After doing what they could to keep Jerami Grant in Denver for the long haul, multiple league sources has confirmed that the Nuggets have lost Jerami Grant in free agency to the Detroit Pistons, stunning the Nuggets who had sent a first-round pick last offseason to acquire him from the Oklahoma City Thunder. Shams Charania of The Athletic was first to report that Grant agreed to his new deal with Detroit.

According to two league sources, Grant chose to leave Denver because Detroit promised a bigger role for him than the Nuggets could have offered. Those same sources also stated that this was not about Denver being unwilling to match the contract offered by the Pistons, but about Grant wanting to pursue a bigger role. Denver actually offered the same three-year deal worth a total of $60 million to Grant and were turned down anyway according to two league sources.

For the Nuggets, they are in a tough position now. They only have two bigs on their guaranteed roster in Nikola Jokic and newly drafted rookie Zeke Nnaji. Bol Bol is still on a two-way contract and Paul Millsap is still an unrestricted free agent. Denver needs to find a way to bolster their front court direly, but that is much easier said than done.

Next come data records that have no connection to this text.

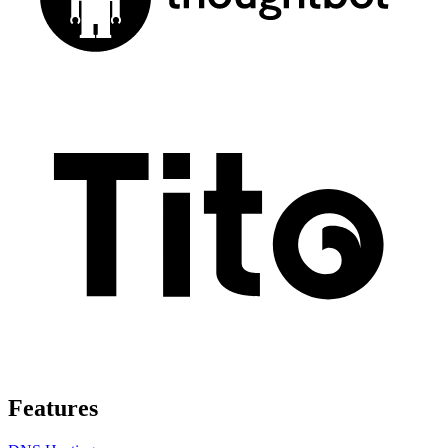
Features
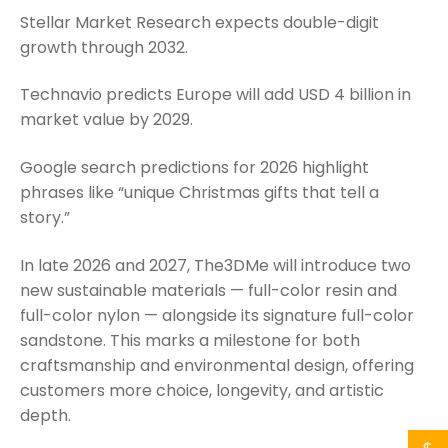
Stellar Market Research expects double-digit
growth through 2032.
Technavio predicts Europe will add USD 4 billion in
market value by 2029.
Google search predictions for 2026 highlight
phrases like “unique Christmas gifts that tell a
story.”
In late 2026 and 2027, The3DMe will introduce two
new sustainable materials — full-color resin and
full-color nylon — alongside its signature full-color
sandstone. This marks a milestone for both
craftsmanship and environmental design, offering
customers more choice, longevity, and artistic
depth.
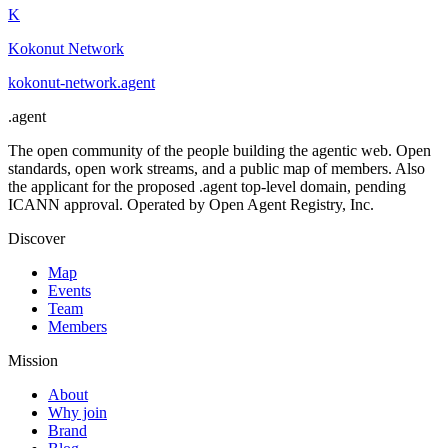
K
Kokonut Network
kokonut-network
.
agent
.
agent
The open community of the people building the agentic web. Open
standards, open work streams, and a public map of members. Also
the applicant for the proposed .agent top-level domain, pending
ICANN approval. Operated by Open Agent Registry, Inc.
Discover
Map
Events
Team
Members
Mission
About
Why join
Brand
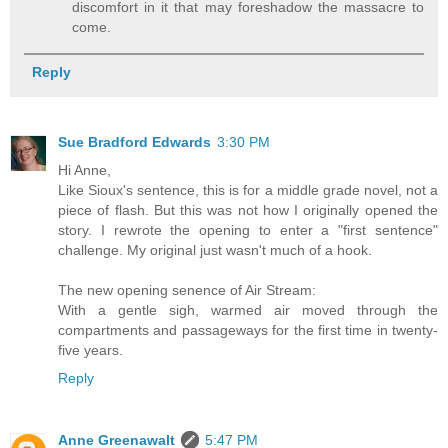
discomfort in it that may foreshadow the massacre to
come.
Reply
Sue Bradford Edwards
3:30 PM
Hi Anne,
Like Sioux's sentence, this is for a middle grade novel, not a
piece of flash. But this was not how I originally opened the
story. I rewrote the opening to enter a "first sentence"
challenge. My original just wasn't much of a hook.
The new opening senence of Air Stream:
With a gentle sigh, warmed air moved through the
compartments and passageways for the first time in twenty-
five years.
Reply
Anne Greenawalt
5:47 PM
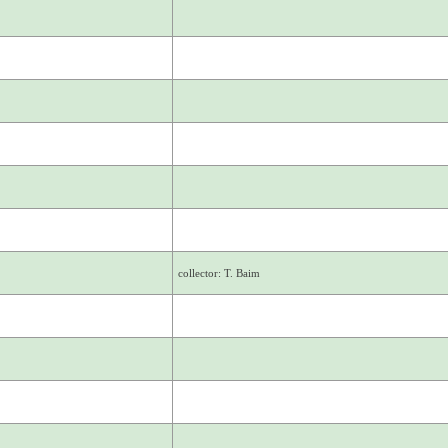
collector: T. Baim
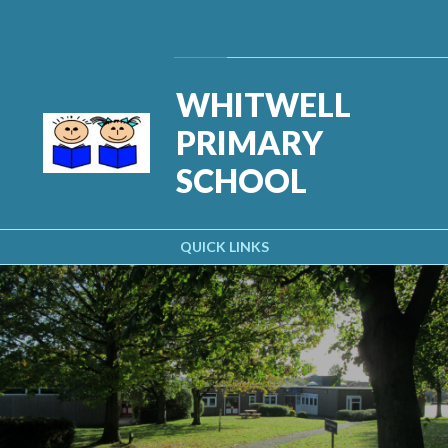
Skip to content ↓
Powered by
Translate
WHITWELL
PRIMARY
SCHOOL
QUICK LINKS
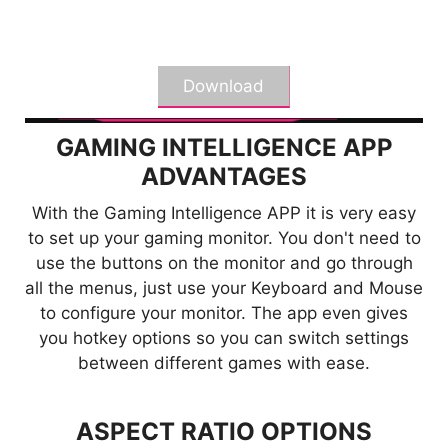
*The actual software interface and function
specifications will vary depending on the software
version and monitor model.
Download
GAMING INTELLIGENCE APP
ADVANTAGES
With the Gaming Intelligence APP it is very easy
KVM
to set up your gaming monitor. You don't need to
use the buttons on the monitor and go through
Control multiple devices via one set
all the menus, just use your Keyboard and Mouse
of keyboard, mouse, and MSI
to configure your monitor. The app even gives
gaming monitor.
you hotkey options so you can switch settings
between different games with ease.
ASPECT RATIO OPTIONS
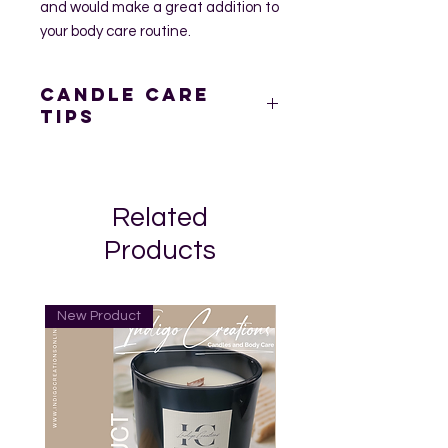
and would make a great addition to
your body care routine.
Candle Care
Tips
Prior to burning your candle, trim
the wick at least ¼ inch. This
prevents uneven burning,
Related
dripping or flaring.
Keep the pool of wax free of wick
Products
trimmings and any debris at all
times.
Place the candle on a stable,
New Product
heat-resistant surface. This will
also help prevent possible heat
damage to counters and table
surfaces, and prevent glass
containers from cracking or
breaking.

Denver only has about $5 million in cap space, the full Mid-Level Exception, and their Bi-Annual Exception to sign new players other than veteran minimum deals which rarely move the needle. So that means Denver either needs to look to trade away salary to open cap space to replace Grant, identify a trade target they could chase to replace Grant, or use the handful of methods at their disposal to try and find someone who can replace Grant’s contributions.

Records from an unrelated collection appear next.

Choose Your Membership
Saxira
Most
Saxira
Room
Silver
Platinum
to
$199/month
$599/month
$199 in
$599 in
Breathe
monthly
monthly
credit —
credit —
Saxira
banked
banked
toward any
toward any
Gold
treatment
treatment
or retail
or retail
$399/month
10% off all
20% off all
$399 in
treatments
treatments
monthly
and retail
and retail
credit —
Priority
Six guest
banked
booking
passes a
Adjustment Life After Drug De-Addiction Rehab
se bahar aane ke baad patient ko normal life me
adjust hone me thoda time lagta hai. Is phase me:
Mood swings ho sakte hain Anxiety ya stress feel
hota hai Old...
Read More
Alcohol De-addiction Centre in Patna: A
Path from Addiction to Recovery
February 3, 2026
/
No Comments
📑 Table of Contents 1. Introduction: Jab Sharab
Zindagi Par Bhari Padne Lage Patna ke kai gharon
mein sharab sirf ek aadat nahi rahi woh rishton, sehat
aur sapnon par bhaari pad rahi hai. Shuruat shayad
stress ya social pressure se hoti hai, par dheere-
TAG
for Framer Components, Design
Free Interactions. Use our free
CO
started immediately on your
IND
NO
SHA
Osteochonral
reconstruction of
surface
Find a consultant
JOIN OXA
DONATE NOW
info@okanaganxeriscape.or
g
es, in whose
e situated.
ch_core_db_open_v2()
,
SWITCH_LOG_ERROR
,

To put it plainly, Denver will not be able to replace everything that Grant brought to them. The amount of players who can defend five positions, hit three-point shots at a 40% clip, and also play way above the rim can be counted on one hand. With their best offer now being the Mid-Level Exception, worth just $9.3 million each season, Denver is in a dangerous spot.

Denver is now turning their attention to bolstering their front court and that likely includes attempting to retain Paul Millsap, but only time will tell if they will be able to repair this loss.